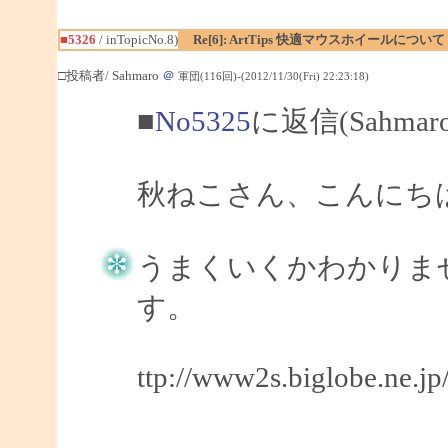
■5326
/ inTopicNo.8)
Re[6]: ArtTips 快適マウスホイールについて
□投稿者/ Sahmaro
＠
軍団(116回)-(2012/11/30(Fri) 22:23:18)
■
No5325
に返信(Sahma
秋ねこさん、こんにちは、
うまくいくかわかりま
す。
ttp://www2s.biglobe.ne.j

ABOUT THIS TASK
From the listing, extract all text exactly as given and drop any picture.

WRITTEN SOLUTION
■5326
/ inTopicNo.8)
Re[6]: ArtTips 快適マウスホイールについて
□投稿者/ Sahmaro
＠
軍団(116回)-(2012/11/30(Fri) 22:23:18)
■
No5325
に返信(Sahma
秋ねこさん、こんにちは、
うまくいくかわかりま
す。
ttp://www2s.biglobe.ne.j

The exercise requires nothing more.